Your builder must satisfy you as the Owner and the party with whom they have entered into a legally binding Building Contract with, that all of the items that we have identified on your behalf and detailed within the following Schedule of Building Defects for you, have been fully rectified and/or otherwise justified as complying with the requirements of the National Construction Code/Building Code of Australia (NCC/BCA), the relevant Australian Standards, your plans, both engineering and architectural, your specification and to within the limits of the Victorian Building Authority’s Guide to Standards & Tolerances, for them to meet their obligations under their Building Contract and the Domestic Building Contracts Act, for which they rely on for you as the Owner to pay them their contract price. Via both your Building Contract and the Domestic Building Contracts Act your builder gives you a number of warranties (promises), which in part state: the builder warrants that the work will be carried out in a proper and workmanlike manner and in accordance with the plans and specifications set out in the contract; and ii. the builder warrants that the work will be carried out in accordance with, and will comply with, all laws and legal requirements including, without limiting the generality of this warranty, the Building Act and the regulations made under that Act. iii. the builder warrants that the work will be carried out with reasonable care and skill and will be completed by the date (or within the period) specified by the contract. These warranties mean that your builder has a contractual obligation to rectify or otherwise fully/further justify all of the identified items that breach any of your plans, your specification, the NCC/BCA and all of the Australian Standards adopted by being referenced within it; and must do so in a proper workmanlike manner with reasonable care and skill. Further, in determining if rectification of any other defect is required, any item that is not covered by the above documents should also be addressed if its breach is covered by the Victorian Building Authority’s Guide to Standards & Tolerances or any other Australian Standards guide.

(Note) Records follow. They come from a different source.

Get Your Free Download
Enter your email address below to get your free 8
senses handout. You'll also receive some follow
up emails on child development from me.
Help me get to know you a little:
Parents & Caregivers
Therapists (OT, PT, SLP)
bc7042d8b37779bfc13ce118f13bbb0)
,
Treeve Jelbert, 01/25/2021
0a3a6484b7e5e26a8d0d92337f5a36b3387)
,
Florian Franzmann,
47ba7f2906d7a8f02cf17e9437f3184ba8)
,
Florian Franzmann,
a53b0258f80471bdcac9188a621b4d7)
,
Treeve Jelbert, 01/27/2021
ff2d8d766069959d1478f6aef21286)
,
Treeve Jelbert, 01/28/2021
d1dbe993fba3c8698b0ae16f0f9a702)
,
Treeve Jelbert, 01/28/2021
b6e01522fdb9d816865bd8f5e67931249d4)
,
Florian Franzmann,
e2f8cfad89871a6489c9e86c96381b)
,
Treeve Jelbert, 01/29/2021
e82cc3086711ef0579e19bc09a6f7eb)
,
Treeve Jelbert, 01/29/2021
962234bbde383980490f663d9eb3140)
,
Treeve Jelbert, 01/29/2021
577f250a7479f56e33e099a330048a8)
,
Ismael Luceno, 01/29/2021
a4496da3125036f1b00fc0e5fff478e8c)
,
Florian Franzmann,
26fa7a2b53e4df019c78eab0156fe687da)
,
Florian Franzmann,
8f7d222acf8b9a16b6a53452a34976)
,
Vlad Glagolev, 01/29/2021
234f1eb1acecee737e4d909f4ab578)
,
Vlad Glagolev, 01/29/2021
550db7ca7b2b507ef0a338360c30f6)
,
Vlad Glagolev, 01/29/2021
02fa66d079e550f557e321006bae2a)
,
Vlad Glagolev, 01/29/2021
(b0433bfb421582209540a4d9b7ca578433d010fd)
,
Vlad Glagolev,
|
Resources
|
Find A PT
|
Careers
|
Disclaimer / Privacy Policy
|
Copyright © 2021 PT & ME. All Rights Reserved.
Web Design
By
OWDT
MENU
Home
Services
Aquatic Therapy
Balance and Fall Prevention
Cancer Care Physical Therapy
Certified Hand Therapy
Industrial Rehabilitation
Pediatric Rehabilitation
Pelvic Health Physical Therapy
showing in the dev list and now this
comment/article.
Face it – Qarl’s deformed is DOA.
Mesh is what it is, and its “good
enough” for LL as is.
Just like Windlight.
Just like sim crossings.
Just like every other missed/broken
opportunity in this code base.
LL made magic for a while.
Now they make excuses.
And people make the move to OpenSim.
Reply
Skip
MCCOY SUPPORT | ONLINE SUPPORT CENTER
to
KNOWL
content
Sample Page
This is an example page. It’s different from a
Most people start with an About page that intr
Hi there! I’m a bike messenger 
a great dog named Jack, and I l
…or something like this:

Please note that if you give the builder more than two working days’ notice of your requirement to enter the home, the builder MUST open the dwelling under the “Domestic Building Contracts Act 1995”, part 2 section 19 (Victoria). You can lodge a complaint with the DBDRV if they refuse. In other words, if the builder has been notified, then he or she must open the dwelling.
Domestic Building Contracts Act 1995 Act No. 91/1995 Part 2—Provisions that Apply to all Domestic Building Contracts Access to building site (1) A builder must permit the building owner (or a person authorised by the building owner) to have reasonable access to the building site and to view any part of the building works. Penalty: 20 penalty units.